━━━━━ DATA FOR THE TASK ━━━━━

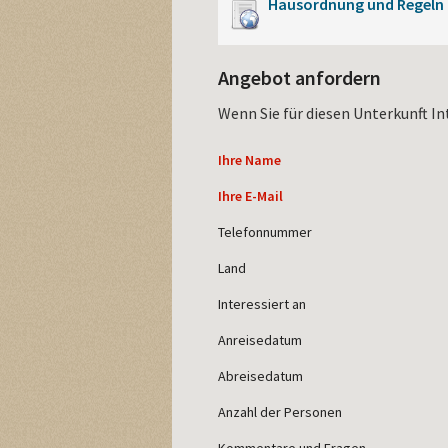
Hausordnung und Regeln
Angebot anfordern
Wenn Sie für diesen Unterkunft In
Ihre Name
Ihre E-Mail
Telefonnummer
Land
Interessiert an
Anreisedatum
Abreisedatum
Anzahl der Personen
Kommentare und Fragen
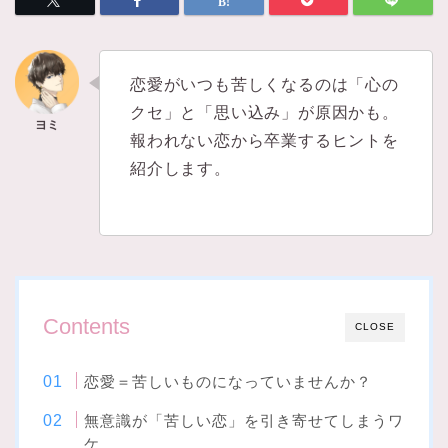
恋愛がいつも苦しくなるのは「心の
クセ」と「思い込み」が原因かも。
報われない恋から卒業するヒントを
紹介します。
Contents
CLOSE
恋愛＝苦しいものになっていませんか？
無意識が「苦しい恋」を引き寄せてしまうワ
ケ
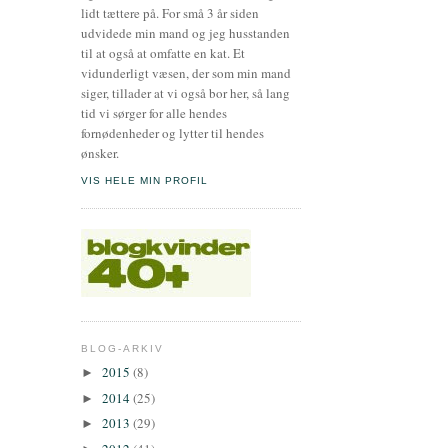
lidt tættere på. For små 3 år siden
udvidede min mand og jeg husstanden
til at også at omfatte en kat. Et
vidunderligt væsen, der som min mand
siger, tillader at vi også bor her, så lang
tid vi sørger for alle hendes
fornødenheder og lytter til hendes
ønsker.
VIS HELE MIN PROFIL
BLOG-ARKIV
2015
(8)
►
2014
(25)
►
2013
(29)
►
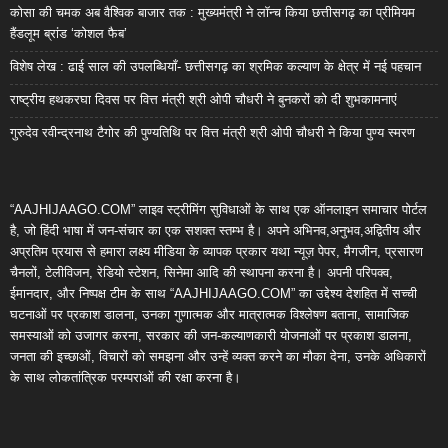
कोसा की चमक अब वैश्विक बाजार तक : मुख्यमंत्री ने लॉन्च किया छत्तीसगढ़ का प्रीमियम
हैंडलूम ब्रांड ‘कोशल फैब’
विशेष लेख : ढाई साल की उपलब्धियाँ- छत्तीसगढ़ का श्रमिक कल्याण के क्षेत्र में नई पहचान
राष्ट्रीय हथकरघा दिवस पर वित्त मंत्री श्री ओपी चौधरी ने बुनकरों को दी शुभकामनाएं
गुरुदेव रवीन्द्रनाथ टैगोर की पुण्यतिथि पर वित्त मंत्री श्री ओपी चौधरी ने किया पुण्य स्मरण
“AAJHIJAAGO.COM” लाइव स्ट्रीमिंग सुविधाओं के साथ एक ऑनलाइन समाचार पोर्टल
है, जो हिंदी भाषा में जन-संचार का एक सशक्त स्तम्भ है। अपने अभिनव,अनुभव,अद्वितीय और
अप्रतिम प्रयास से हमारा लक्ष्य मीडिया के व्यापक प्रकार यथा न्यूज़ पेपर, मैगजीन, प्रसारण
चैनलों, टेलीविजन, रेडियो स्टेशन, सिनेमा आदि की स्थापना करना है। अपनी परिपक्व,
ईमानदार, और निष्पक्ष टीम के साथ “AAJHIJAAGO.COM” का उद्देश्य देशहित में सच्ची
घटनाओं पर प्रकाश डालना, उनका गुणात्मक और मात्रात्मक विश्लेषण बताना, सामाजिक
समस्याओं को उजागर करना, सरकार की जन-कल्याणकारी योजनाओं पर प्रकाश डालना,
जनता की इच्छाओं, विचारों को समझना और उन्हें व्यक्त करने का मौका देना, उनके अधिकारों
के साथ लोकतांत्रिक परम्पराओं की रक्षा करना है।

━━━━━

Output an exact copy of the lines beginning at the one that holds "चैनलों, टेलीविजन, रेडियो" and running through the final line of the records.

EXERCISE RESPONSE ->
चैनलों, टेलीविजन, रेडियो स्टेशन, सिनेमा आदि की स्थापना करना है। अपनी परिपक्व,
ईमानदार, और निष्पक्ष टीम के साथ “AAJHIJAAGO.COM” का उद्देश्य देशहित में सच्ची
घटनाओं पर प्रकाश डालना, उनका गुणात्मक और मात्रात्मक विश्लेषण बताना, सामाजिक
समस्याओं को उजागर करना, सरकार की जन-कल्याणकारी योजनाओं पर प्रकाश डालना,
जनता की इच्छाओं, विचारों को समझना और उन्हें व्यक्त करने का मौका देना, उनके अधिकारों
के साथ लोकतांत्रिक परम्पराओं की रक्षा करना है।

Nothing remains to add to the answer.